**PROMPT:**
Leaving out every image, restate all the records word for word.

(SUPPLIED RECORDS Opens)

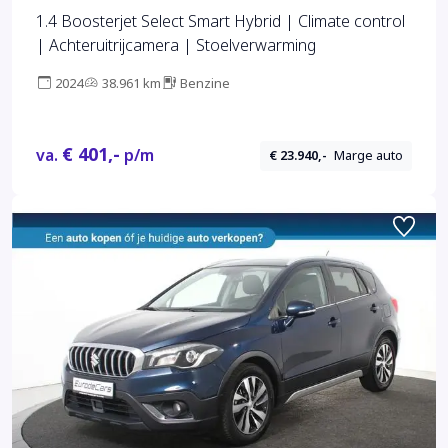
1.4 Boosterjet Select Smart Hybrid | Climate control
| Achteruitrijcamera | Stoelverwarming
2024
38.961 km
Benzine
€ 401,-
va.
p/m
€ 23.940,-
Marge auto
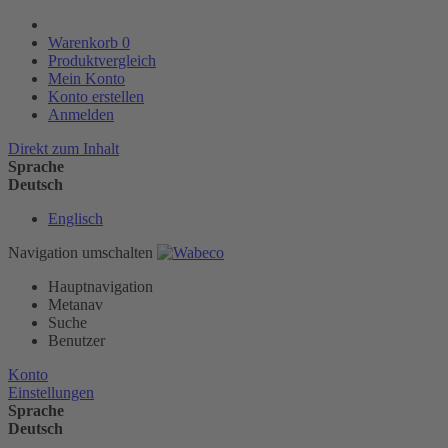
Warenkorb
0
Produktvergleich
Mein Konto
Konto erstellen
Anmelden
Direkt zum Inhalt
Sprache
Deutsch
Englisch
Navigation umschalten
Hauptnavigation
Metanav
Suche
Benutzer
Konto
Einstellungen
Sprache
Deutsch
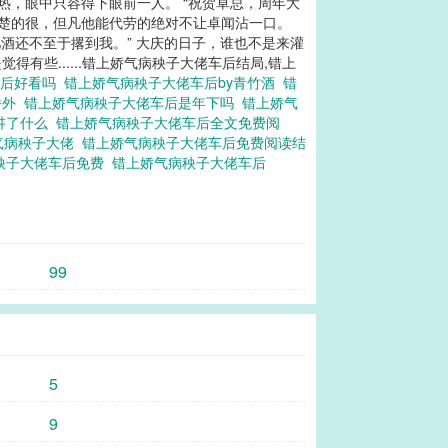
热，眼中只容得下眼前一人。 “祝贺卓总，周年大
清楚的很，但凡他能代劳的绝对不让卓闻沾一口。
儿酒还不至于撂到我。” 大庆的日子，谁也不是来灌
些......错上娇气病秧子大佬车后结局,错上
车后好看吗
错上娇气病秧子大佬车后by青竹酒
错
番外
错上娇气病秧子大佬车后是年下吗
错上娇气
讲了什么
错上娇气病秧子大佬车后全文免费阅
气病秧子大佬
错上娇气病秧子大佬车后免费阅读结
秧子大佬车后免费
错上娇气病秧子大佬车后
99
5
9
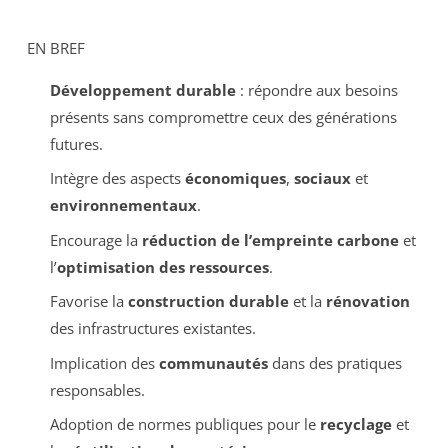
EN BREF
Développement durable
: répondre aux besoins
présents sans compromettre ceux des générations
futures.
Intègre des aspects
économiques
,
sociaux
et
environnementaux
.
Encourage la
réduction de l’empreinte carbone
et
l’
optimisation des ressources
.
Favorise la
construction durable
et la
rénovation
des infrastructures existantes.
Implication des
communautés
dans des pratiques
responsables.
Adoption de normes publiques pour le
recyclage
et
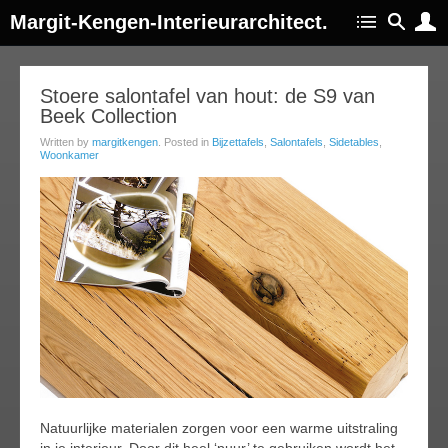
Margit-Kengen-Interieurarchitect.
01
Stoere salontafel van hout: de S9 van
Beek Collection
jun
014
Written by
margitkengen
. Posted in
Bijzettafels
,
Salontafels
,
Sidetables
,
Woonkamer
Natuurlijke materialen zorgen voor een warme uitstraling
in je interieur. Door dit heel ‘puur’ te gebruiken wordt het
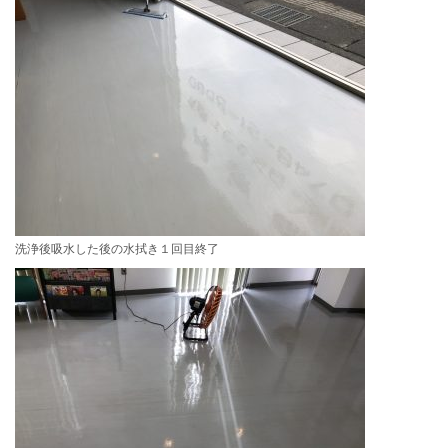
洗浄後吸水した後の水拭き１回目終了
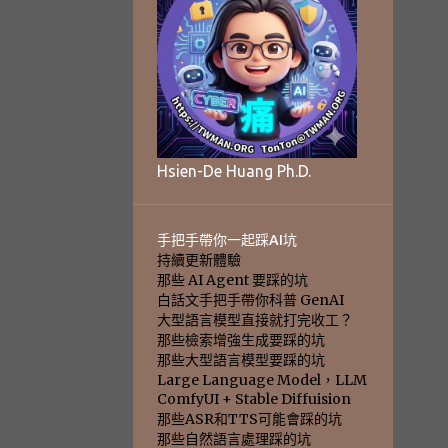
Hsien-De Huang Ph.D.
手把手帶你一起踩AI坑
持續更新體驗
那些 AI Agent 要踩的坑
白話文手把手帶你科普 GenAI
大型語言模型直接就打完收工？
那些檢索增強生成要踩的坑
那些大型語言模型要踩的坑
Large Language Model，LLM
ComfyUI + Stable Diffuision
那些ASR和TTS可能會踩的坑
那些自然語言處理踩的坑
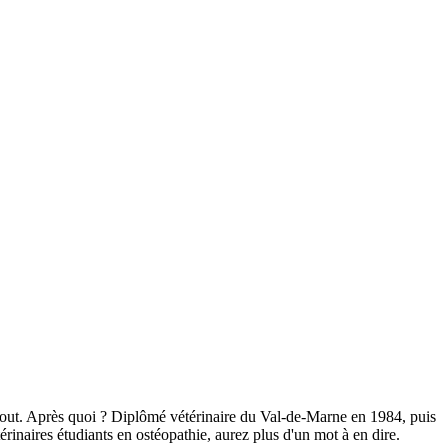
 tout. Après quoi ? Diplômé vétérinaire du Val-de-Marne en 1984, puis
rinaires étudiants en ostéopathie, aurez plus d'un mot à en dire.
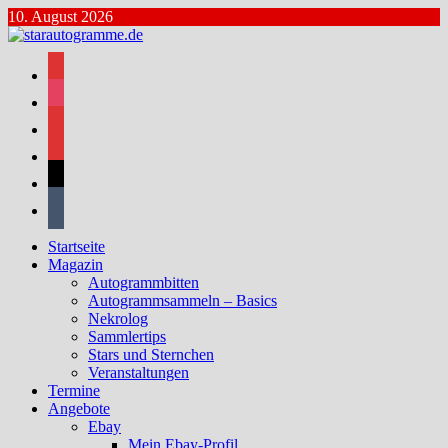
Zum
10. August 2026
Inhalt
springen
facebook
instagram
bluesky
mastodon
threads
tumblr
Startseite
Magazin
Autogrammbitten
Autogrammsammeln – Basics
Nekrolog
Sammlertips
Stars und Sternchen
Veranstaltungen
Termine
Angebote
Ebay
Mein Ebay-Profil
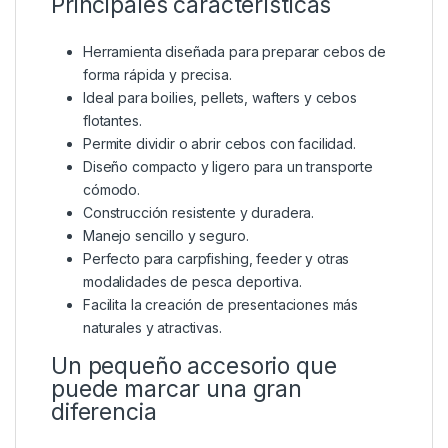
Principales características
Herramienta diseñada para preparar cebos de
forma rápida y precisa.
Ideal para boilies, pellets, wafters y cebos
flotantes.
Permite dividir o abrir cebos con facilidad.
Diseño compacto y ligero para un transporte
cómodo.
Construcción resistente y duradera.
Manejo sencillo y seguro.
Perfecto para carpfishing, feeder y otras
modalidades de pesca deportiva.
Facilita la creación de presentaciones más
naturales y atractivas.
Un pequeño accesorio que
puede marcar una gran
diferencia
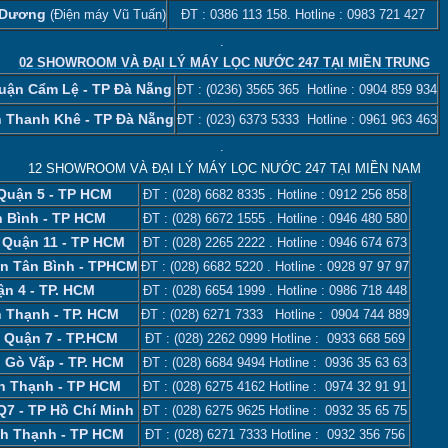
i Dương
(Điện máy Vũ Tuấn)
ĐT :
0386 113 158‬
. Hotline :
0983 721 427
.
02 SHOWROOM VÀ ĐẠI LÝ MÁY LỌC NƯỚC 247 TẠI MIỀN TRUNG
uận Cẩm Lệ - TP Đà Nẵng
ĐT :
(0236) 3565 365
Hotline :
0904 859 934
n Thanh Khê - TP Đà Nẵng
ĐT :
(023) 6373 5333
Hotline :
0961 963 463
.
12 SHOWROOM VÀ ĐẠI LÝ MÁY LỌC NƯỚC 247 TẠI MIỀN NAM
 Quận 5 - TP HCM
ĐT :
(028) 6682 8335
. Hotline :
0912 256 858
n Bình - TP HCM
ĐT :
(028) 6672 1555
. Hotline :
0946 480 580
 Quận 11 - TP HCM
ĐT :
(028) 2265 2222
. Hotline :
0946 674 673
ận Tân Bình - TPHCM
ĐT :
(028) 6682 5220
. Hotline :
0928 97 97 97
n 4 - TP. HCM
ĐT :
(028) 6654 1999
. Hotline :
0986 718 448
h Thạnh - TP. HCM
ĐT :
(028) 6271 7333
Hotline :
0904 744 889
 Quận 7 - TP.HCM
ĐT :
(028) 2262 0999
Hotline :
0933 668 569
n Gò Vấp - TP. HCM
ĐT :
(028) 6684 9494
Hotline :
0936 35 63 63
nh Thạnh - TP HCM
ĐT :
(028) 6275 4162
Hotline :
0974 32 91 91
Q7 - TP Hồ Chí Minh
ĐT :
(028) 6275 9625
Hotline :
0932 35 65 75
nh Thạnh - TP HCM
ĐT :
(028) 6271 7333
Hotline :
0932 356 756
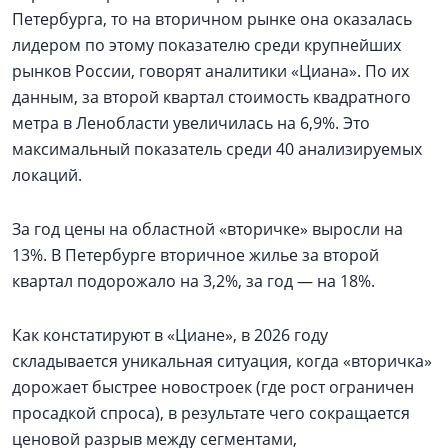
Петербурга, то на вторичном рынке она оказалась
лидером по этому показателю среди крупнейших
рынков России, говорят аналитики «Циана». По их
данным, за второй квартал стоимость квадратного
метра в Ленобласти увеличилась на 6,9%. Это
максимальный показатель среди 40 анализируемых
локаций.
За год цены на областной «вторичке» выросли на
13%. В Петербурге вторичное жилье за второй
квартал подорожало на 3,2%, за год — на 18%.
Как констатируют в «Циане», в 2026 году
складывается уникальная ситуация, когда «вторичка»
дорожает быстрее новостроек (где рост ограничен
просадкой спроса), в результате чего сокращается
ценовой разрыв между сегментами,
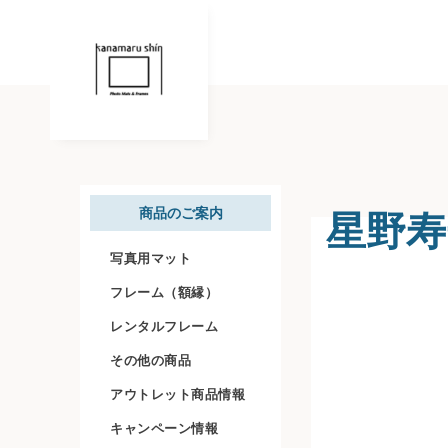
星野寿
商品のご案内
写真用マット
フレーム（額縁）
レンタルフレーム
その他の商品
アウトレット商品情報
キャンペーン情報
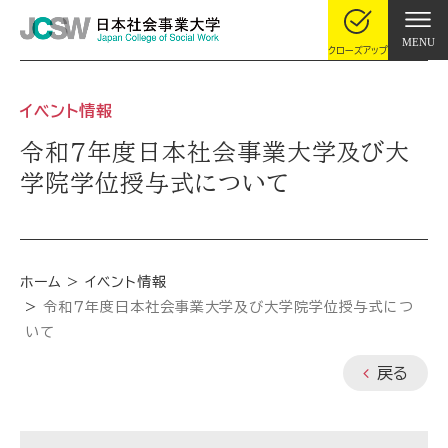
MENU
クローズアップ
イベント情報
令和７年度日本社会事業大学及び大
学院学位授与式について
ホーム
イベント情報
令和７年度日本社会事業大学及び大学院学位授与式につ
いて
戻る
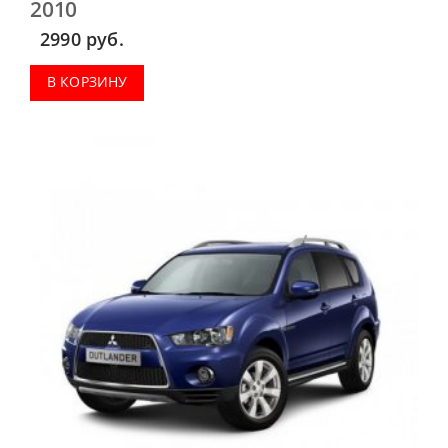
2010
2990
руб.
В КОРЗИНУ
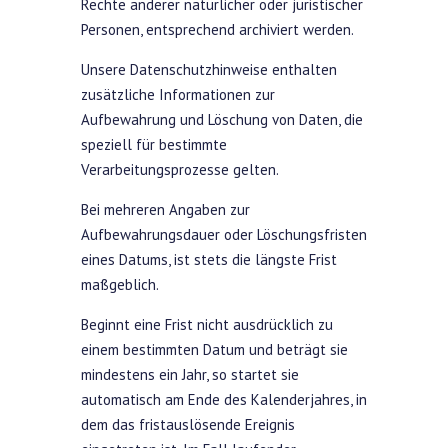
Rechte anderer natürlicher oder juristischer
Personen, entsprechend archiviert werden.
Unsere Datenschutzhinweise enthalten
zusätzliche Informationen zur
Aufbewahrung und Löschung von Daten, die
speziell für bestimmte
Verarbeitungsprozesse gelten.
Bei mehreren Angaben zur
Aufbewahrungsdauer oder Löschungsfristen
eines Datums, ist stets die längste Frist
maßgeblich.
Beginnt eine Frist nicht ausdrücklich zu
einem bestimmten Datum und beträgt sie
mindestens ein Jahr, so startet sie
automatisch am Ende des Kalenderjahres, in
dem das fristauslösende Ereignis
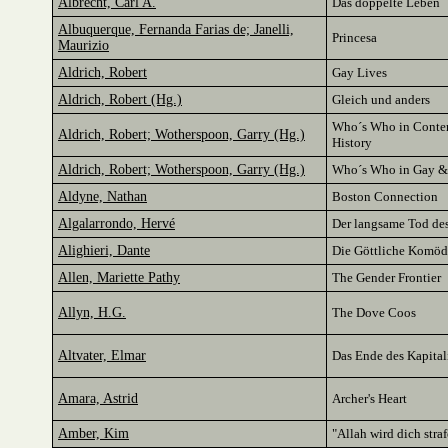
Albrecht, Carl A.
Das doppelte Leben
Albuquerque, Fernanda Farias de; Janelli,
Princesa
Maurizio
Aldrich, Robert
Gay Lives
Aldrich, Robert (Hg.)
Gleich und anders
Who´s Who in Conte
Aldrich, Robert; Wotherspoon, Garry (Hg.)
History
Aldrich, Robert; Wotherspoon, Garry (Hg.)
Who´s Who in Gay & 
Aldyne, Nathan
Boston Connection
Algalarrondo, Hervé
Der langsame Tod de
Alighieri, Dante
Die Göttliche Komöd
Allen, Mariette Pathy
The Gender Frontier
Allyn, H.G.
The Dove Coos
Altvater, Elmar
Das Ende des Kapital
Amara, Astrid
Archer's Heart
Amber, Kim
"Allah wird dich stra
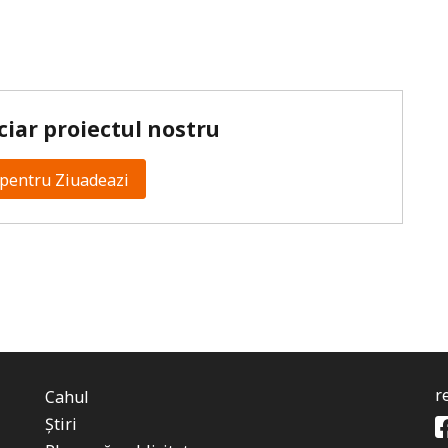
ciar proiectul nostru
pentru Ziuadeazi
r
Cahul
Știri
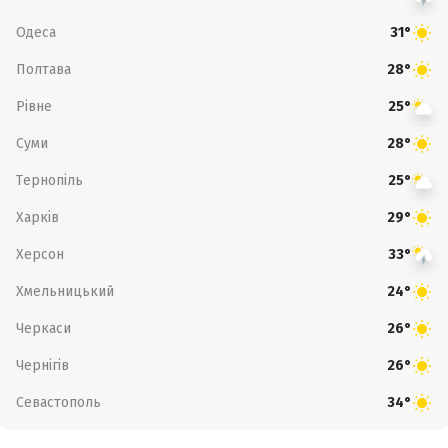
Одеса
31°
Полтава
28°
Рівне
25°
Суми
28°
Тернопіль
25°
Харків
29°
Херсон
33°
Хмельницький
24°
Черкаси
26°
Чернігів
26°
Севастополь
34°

(SUPPLIED RECORDS Closes)

**OUTPUT OF THE EXERCISE:**
1.4 Boosterjet Select Smart Hybrid | Climate control
| Achteruitrijcamera | Stoelverwarming
2024
38.961 km
Benzine
€ 401,-
va.
p/m
€ 23.940,-
Marge auto
Warenkorb
0
Produktvergleich
Mein Konto
Konto erstellen
Anmelden
Direkt zum Inhalt
Sprache
Deutsch
Englisch
Navigation umschalten
Hauptnavigation
Metanav
Suche
Benutzer
Konto
Einstellungen
Sprache
Deutsch
热，眼中只容得下眼前一人。 “祝贺卓总，周年大
清楚的很，但凡他能代劳的绝对不让卓闻沾一口。
儿酒还不至于撂到我。” 大庆的日子，谁也不是来灌
些......错上娇气病秧子大佬车后结局,错上
车后好看吗
错上娇气病秧子大佬车后by青竹酒
错
番外
错上娇气病秧子大佬车后是年下吗
错上娇气
讲了什么
错上娇气病秧子大佬车后全文免费阅
气病秧子大佬
错上娇气病秧子大佬车后免费阅读结
秧子大佬车后免费
错上娇气病秧子大佬车后
99
5
9
EN BREF
Développement durable
: répondre aux besoins
présents sans compromettre ceux des générations
futures.
Intègre des aspects
économiques
,
sociaux
et
environnementaux
.
Encourage la
réduction de l’empreinte carbone
et
l’
optimisation des ressources
.
Favorise la
construction durable
et la
rénovation
des infrastructures existantes.
Implication des
communautés
dans des pratiques
responsables.
Adoption de normes publiques pour le
recyclage
et
Margit-Kengen-Interieurarchitect.
01
Stoere salontafel van hout: de S9 van
Beek Collection
jun
014
Written by
margitkengen
. Posted in
Bijzettafels
,
Salontafels
,
Sidetables
,
Woonkamer
Natuurlijke materialen zorgen voor een warme uitstraling
in je interieur. Door dit heel ‘puur’ te gebruiken wordt het
洗浄後吸水した後の水拭き１回目終了
Hsien-De Huang Ph.D.
手把手帶你一起踩AI坑
持續更新體驗
那些 AI Agent 要踩的坑
白話文手把手帶你科普 GenAI
大型語言模型直接就打完收工？
那些檢索增強生成要踩的坑
那些大型語言模型要踩的坑
Large Language Model，LLM
ComfyUI + Stable Diffuision
那些ASR和TTS可能會踩的坑
那些自然語言處理踩的坑
 tout. Après quoi ? Diplômé vétérinaire du Val-de-Marne en 1984, puis
rinaires étudiants en ostéopathie, aurez plus d'un mot à en dire.
Zum
10. August 2026
Inhalt
springen
facebook
instagram
bluesky
mastodon
threads
tumblr
Startseite
Magazin
Autogrammbitten
Autogrammsammeln – Basics
Nekrolog
Sammlertips
Stars und Sternchen
Veranstaltungen
Termine
Angebote
Ebay
Mein Ebay-Profil
Principales características
Herramienta diseñada para preparar cebos de
forma rápida y precisa.
Ideal para boilies, pellets, wafters y cebos
flotantes.
Permite dividir o abrir cebos con facilidad.
Diseño compacto y ligero para un transporte
cómodo.
Construcción resistente y duradera.
Manejo sencillo y seguro.
Perfecto para carpfishing, feeder y otras
modalidades de pesca deportiva.
Facilita la creación de presentaciones más
naturales y atractivas.
Un pequeño accesorio que
puede marcar una gran
diferencia
i Dương
(Điện máy Vũ Tuấn)
ĐT :
0386 113 158‬
. Hotline :
0983 721 427
.
02 SHOWROOM VÀ ĐẠI LÝ MÁY LỌC NƯỚC 247 TẠI MIỀN TRUNG
uận Cẩm Lệ - TP Đà Nẵng
ĐT :
(0236) 3565 365
Hotline :
0904 859 934
n Thanh Khê - TP Đà Nẵng
ĐT :
(023) 6373 5333
Hotline :
0961 963 463
.
12 SHOWROOM VÀ ĐẠI LÝ MÁY LỌC NƯỚC 247 TẠI MIỀN NAM
 Quận 5 - TP HCM
ĐT :
(028) 6682 8335
. Hotline :
0912 256 858
n Bình - TP HCM
ĐT :
(028) 6672 1555
. Hotline :
0946 480 580
 Quận 11 - TP HCM
ĐT :
(028) 2265 2222
. Hotline :
0946 674 673
ận Tân Bình - TPHCM
ĐT :
(028) 6682 5220
. Hotline :
0928 97 97 97
n 4 - TP. HCM
ĐT :
(028) 6654 1999
. Hotline :
0986 718 448
h Thạnh - TP. HCM
ĐT :
(028) 6271 7333
Hotline :
0904 744 889
 Quận 7 - TP.HCM
ĐT :
(028) 2262 0999
Hotline :
0933 668 569
n Gò Vấp - TP. HCM
ĐT :
(028) 6684 9494
Hotline :
0936 35 63 63
nh Thạnh - TP HCM
ĐT :
(028) 6275 4162
Hotline :
0974 32 91 91
Q7 - TP Hồ Chí Minh
ĐT :
(028) 6275 9625
Hotline :
0932 35 65 75
nh Thạnh - TP HCM
ĐT :
(028) 6271 7333
Hotline :
0932 356 756
Петербурга, то на вторичном рынке она оказалась
лидером по этому показателю среди крупнейших
рынков России, говорят аналитики «Циана». По их
данным, за второй квартал стоимость квадратного
метра в Ленобласти увеличилась на 6,9%. Это
максимальный показатель среди 40 анализируемых
локаций.
За год цены на областной «вторичке» выросли на
13%. В Петербурге вторичное жилье за второй
квартал подорожало на 3,2%, за год — на 18%.
Как констатируют в «Циане», в 2026 году
складывается уникальная ситуация, когда «вторичка»
дорожает быстрее новостроек (где рост ограничен
просадкой спроса), в результате чего сокращается
ценовой разрыв между сегментами,
星野寿
商品のご案内
写真用マット
フレーム（額縁）
レンタルフレーム
その他の商品
アウトレット商品情報
キャンペーン情報
MENU
クローズアップ
イベント情報
令和７年度日本社会事業大学及び大
学院学位授与式について
ホーム
イベント情報
令和７年度日本社会事業大学及び大学院学位授与式につ
いて
戻る
2010
2990
руб.
В КОРЗИНУ
Rechte anderer natürlicher oder juristischer
Personen, entsprechend archiviert werden.
Unsere Datenschutzhinweise enthalten
zusätzliche Informationen zur
Aufbewahrung und Löschung von Daten, die
speziell für bestimmte
Verarbeitungsprozesse gelten.
Bei mehreren Angaben zur
Aufbewahrungsdauer oder Löschungsfristen
eines Datums, ist stets die längste Frist
maßgeblich.
Beginnt eine Frist nicht ausdrücklich zu
einem bestimmten Datum und beträgt sie
mindestens ein Jahr, so startet sie
automatisch am Ende des Kalenderjahres, in
dem das fristauslösende Ereignis
Albrecht, Carl A.
Das doppelte Leben
Albuquerque, Fernanda Farias de; Janelli,
Princesa
Maurizio
Aldrich, Robert
Gay Lives
Aldrich, Robert (Hg.)
Gleich und anders
Who´s Who in Conte
Aldrich, Robert; Wotherspoon, Garry (Hg.)
History
Aldrich, Robert; Wotherspoon, Garry (Hg.)
Who´s Who in Gay & 
Aldyne, Nathan
Boston Connection
Algalarrondo, Hervé
Der langsame Tod de
Alighieri, Dante
Die Göttliche Komöd
Allen, Mariette Pathy
The Gender Frontier
Allyn, H.G.
The Dove Coos
Altvater, Elmar
Das Ende des Kapital
Amara, Astrid
Archer's Heart
Amber, Kim
"Allah wird dich stra
ciar proiectul nostru
pentru Ziuadeazi
r
Cahul
Știri
Одеса
31°
Полтава
28°
Рівне
25°
Суми
28°
Тернопіль
25°
Харків
29°
Херсон
33°
Хмельницький
24°
Черкаси
26°
Чернігів
26°
Севастополь
34°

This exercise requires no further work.